### [WORK ITEM]
Find the lines holding the string "select" in the data, then copy all of them.

(THE INPUT Opens)

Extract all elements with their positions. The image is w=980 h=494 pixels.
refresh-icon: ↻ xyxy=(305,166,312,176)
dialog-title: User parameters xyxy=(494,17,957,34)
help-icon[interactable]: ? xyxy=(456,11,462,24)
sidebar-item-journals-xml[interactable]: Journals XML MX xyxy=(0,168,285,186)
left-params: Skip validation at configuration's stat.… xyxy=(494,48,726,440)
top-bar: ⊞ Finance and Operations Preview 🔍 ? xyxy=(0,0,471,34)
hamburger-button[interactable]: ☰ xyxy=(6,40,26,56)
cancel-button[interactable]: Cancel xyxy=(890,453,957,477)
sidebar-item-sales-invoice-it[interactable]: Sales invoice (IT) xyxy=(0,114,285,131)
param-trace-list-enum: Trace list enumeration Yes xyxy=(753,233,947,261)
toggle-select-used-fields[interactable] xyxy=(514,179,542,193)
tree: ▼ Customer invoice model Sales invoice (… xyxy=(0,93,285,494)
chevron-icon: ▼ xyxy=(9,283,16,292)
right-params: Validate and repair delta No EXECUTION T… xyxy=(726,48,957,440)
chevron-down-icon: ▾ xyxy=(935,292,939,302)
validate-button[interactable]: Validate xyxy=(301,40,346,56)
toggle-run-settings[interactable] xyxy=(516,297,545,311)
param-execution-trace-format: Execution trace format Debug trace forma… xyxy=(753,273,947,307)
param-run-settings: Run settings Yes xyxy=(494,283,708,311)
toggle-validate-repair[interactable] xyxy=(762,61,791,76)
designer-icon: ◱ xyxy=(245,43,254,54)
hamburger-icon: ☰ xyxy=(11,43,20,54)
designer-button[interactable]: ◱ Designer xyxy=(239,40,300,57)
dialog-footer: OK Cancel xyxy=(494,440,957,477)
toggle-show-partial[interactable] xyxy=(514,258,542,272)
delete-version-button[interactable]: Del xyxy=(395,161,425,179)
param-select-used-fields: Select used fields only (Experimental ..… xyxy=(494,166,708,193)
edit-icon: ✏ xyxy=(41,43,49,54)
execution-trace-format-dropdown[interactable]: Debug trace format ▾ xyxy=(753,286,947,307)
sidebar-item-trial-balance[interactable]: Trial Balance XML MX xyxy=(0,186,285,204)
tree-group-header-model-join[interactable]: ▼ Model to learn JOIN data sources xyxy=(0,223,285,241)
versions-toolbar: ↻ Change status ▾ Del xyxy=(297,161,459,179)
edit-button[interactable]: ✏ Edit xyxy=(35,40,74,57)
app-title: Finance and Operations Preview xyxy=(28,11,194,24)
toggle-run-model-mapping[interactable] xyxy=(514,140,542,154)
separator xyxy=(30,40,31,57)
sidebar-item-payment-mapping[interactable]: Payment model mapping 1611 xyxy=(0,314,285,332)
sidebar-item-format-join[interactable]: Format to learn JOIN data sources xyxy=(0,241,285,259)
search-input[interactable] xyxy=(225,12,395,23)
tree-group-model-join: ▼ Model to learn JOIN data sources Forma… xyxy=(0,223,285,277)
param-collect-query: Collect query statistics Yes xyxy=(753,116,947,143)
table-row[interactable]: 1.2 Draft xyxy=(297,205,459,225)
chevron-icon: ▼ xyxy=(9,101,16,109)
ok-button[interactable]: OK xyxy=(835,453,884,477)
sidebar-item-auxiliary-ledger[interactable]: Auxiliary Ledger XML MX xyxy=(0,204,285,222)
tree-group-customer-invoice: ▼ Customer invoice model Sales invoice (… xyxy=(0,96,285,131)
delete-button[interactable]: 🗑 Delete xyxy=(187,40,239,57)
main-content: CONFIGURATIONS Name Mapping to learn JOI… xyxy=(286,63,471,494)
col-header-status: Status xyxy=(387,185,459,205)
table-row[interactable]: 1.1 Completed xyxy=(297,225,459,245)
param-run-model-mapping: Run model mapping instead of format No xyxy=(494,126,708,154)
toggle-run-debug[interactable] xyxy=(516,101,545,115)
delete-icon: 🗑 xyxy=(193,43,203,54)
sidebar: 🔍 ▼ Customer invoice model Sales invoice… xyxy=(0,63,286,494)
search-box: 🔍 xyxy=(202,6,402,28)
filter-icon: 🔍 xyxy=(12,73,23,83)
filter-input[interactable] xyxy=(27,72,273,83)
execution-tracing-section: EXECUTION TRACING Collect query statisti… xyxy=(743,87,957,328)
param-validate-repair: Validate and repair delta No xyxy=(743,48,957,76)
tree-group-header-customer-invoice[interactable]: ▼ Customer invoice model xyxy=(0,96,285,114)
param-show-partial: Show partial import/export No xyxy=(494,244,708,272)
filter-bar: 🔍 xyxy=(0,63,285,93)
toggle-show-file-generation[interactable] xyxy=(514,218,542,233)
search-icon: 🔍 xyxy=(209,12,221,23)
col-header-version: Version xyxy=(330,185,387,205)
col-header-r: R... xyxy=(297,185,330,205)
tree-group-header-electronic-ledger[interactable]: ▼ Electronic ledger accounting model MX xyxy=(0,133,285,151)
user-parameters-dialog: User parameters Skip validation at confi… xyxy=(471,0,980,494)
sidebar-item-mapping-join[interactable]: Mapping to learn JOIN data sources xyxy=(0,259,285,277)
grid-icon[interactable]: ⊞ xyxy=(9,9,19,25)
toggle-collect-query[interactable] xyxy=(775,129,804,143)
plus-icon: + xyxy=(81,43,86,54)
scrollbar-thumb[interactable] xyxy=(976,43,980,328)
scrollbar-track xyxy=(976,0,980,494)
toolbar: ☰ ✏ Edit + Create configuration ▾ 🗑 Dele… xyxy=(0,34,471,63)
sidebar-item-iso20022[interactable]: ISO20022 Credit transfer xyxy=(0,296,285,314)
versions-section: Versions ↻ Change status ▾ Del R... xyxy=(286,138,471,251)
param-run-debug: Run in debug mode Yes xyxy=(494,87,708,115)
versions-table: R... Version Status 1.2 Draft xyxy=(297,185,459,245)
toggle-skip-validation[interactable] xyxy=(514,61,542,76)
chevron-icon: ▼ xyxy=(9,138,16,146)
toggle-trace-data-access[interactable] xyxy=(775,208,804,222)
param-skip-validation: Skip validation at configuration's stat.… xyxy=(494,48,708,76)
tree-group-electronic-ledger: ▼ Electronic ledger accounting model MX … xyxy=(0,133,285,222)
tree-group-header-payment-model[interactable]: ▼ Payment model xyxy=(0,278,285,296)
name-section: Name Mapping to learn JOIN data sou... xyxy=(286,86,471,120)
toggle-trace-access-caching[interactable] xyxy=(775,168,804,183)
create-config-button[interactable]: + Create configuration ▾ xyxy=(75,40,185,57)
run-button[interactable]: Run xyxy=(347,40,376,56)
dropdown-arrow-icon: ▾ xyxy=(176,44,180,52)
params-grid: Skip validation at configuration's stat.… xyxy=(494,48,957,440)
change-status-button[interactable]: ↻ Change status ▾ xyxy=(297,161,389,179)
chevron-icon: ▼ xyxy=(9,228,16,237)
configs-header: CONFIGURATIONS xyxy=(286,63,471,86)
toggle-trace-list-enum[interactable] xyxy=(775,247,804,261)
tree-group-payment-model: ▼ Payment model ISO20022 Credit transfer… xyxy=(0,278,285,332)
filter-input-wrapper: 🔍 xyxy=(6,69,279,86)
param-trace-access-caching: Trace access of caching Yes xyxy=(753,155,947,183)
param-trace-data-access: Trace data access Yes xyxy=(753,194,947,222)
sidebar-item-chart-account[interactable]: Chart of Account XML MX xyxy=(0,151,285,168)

(THE INPUT Closes)
(THE INPUT Opens)

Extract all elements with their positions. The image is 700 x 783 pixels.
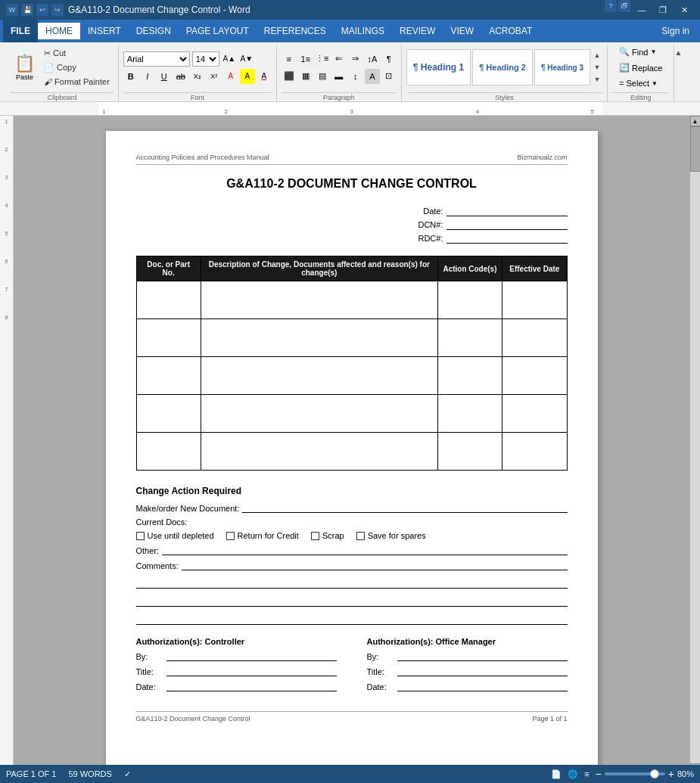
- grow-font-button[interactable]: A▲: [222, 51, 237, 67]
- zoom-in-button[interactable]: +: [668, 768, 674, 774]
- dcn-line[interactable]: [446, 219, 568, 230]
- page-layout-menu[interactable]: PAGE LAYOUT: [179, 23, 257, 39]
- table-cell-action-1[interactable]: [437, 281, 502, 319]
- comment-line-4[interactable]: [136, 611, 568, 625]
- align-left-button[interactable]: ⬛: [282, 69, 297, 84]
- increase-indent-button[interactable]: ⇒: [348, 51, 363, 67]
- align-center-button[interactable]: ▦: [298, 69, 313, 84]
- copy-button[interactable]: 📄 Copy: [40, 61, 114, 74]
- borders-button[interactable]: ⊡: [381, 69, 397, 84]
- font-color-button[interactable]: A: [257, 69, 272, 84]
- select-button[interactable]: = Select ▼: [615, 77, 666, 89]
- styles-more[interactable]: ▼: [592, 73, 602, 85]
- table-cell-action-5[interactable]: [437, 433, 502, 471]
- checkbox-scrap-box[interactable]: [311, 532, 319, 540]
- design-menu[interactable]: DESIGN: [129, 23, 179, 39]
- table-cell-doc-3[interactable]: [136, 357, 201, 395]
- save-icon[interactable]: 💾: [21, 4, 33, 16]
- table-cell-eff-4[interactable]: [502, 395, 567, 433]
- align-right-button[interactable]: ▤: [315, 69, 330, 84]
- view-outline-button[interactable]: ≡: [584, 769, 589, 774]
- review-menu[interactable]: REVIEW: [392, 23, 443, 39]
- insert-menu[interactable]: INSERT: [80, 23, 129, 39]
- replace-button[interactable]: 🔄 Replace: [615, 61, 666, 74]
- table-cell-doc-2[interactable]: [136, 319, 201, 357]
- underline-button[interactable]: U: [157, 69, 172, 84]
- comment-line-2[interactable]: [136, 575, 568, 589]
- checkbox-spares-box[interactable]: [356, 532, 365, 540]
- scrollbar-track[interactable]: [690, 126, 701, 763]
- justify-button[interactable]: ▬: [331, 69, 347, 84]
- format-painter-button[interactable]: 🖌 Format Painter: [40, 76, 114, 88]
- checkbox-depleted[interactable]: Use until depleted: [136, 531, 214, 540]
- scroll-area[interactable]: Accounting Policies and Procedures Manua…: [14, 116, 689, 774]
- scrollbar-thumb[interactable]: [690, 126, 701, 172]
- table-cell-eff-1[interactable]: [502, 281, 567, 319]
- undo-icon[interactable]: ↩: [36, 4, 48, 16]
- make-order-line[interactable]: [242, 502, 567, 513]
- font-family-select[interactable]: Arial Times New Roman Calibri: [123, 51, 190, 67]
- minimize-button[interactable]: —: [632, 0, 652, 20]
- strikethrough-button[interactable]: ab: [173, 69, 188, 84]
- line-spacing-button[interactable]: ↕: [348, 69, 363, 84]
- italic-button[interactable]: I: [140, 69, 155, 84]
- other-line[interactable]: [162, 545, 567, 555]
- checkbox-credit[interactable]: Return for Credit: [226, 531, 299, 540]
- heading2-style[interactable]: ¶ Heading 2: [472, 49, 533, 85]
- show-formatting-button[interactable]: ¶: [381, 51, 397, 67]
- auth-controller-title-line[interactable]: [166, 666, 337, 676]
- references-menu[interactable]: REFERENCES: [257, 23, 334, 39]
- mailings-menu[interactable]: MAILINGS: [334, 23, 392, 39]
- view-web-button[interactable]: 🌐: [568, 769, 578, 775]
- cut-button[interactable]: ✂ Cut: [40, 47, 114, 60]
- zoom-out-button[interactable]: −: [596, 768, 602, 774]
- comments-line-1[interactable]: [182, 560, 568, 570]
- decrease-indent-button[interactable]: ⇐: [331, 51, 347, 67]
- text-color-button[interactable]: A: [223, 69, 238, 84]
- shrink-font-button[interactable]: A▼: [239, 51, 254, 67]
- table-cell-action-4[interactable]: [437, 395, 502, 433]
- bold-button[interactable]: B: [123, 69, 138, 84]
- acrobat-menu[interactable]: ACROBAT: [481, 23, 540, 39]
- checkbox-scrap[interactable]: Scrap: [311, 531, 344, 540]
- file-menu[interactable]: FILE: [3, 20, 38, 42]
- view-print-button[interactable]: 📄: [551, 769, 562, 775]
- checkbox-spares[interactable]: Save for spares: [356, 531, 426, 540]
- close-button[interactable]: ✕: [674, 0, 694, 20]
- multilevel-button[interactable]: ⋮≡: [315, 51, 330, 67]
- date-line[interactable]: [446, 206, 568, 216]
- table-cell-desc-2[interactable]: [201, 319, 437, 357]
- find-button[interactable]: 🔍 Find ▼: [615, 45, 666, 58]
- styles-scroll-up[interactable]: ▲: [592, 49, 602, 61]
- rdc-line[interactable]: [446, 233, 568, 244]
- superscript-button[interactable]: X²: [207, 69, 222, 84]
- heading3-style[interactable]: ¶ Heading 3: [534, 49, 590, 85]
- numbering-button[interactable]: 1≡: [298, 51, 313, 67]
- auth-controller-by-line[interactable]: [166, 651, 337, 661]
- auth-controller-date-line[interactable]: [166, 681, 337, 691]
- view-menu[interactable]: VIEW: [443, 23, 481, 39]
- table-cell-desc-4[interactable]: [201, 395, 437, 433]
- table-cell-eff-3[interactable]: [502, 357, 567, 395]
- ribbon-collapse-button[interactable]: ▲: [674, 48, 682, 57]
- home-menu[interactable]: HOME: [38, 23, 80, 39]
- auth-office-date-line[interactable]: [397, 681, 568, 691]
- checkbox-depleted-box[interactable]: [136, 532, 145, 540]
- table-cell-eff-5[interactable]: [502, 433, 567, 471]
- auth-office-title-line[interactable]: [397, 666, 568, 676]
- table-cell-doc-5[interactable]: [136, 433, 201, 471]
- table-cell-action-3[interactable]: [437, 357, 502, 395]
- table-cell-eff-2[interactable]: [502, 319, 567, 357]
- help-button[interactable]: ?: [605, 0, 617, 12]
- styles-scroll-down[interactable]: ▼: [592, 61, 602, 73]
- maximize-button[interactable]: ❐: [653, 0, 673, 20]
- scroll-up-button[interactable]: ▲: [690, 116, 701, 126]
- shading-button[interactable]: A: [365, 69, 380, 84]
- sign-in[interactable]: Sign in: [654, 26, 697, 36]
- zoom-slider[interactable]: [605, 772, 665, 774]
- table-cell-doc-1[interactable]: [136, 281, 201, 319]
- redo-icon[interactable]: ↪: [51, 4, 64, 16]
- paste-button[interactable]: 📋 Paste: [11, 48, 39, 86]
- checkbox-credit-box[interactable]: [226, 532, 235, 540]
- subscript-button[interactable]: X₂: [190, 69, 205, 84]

(THE INPUT Closes)

### [EXERCISE RESPONSE]
toggle-select-used-fields[interactable] xyxy=(514,179,542,193)
param-select-used-fields: Select used fields only (Experimental ..… xyxy=(494,166,708,193)
- select-button[interactable]: = Select ▼: [615, 77, 666, 89]
- font-family-select[interactable]: Arial Times New Roman Calibri: [123, 51, 190, 67]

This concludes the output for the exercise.